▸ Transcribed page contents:
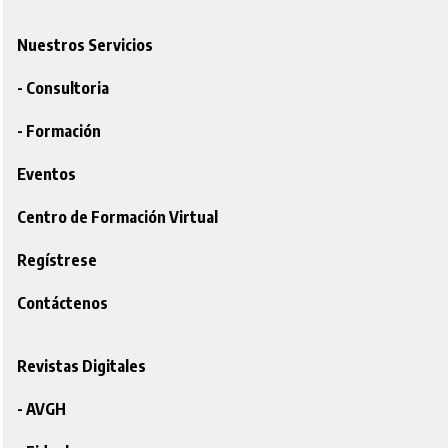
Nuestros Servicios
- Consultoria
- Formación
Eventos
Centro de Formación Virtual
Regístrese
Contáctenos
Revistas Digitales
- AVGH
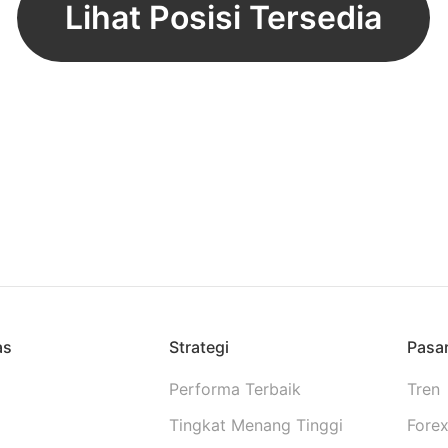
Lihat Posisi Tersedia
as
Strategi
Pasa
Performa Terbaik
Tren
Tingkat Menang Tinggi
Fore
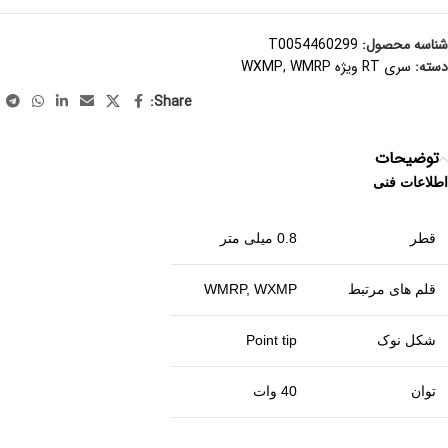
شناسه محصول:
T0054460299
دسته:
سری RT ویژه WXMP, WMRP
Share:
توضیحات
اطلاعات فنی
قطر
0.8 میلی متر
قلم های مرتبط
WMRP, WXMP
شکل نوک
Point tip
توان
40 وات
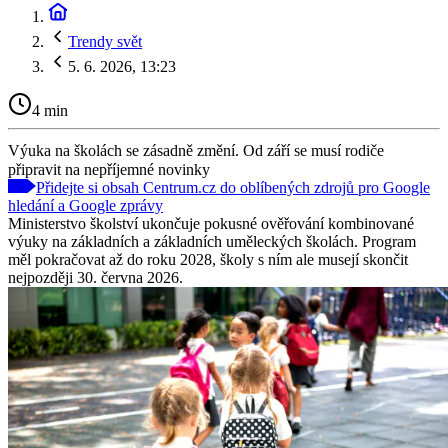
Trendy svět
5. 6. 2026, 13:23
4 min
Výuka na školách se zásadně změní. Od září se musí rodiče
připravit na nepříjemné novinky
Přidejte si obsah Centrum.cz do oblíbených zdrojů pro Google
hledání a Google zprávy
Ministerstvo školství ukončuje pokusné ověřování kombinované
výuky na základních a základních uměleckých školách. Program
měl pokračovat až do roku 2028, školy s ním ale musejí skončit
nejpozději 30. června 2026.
--
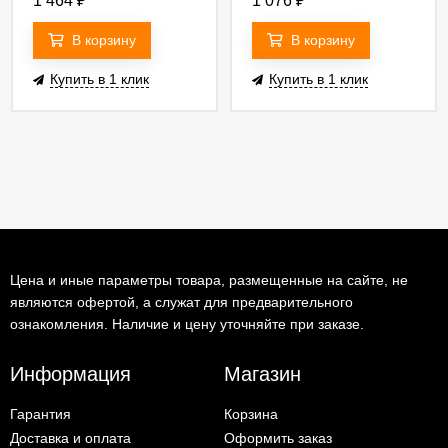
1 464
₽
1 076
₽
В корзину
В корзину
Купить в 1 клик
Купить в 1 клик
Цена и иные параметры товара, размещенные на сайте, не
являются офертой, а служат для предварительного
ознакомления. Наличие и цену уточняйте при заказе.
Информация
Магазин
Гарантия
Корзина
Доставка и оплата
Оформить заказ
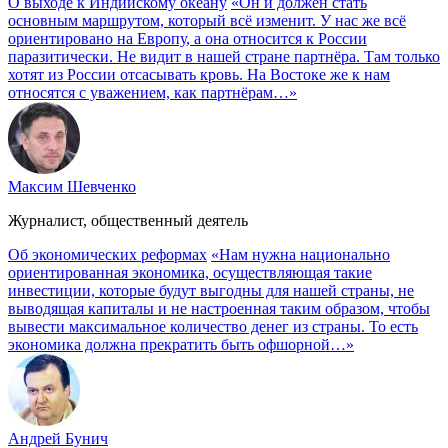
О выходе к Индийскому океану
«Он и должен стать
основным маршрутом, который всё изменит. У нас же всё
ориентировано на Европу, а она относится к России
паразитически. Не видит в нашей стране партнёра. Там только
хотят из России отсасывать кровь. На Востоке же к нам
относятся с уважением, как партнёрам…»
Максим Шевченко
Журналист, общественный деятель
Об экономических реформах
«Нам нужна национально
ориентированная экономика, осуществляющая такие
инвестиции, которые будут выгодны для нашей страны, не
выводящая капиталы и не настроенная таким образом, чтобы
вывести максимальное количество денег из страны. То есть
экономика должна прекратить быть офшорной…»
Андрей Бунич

▸ WHAT YOU NEED TO DO:
What is asked for is an exact copy of the lines above from the one containing "Ministerstvo školství ukončuje" through the one containing "nejpozději 30. června 2026.", and only those.

▸ SOLUTION FOR THIS TASK:
Ministerstvo školství ukončuje pokusné ověřování kombinované
výuky na základních a základních uměleckých školách. Program
měl pokračovat až do roku 2028, školy s ním ale musejí skončit
nejpozději 30. června 2026.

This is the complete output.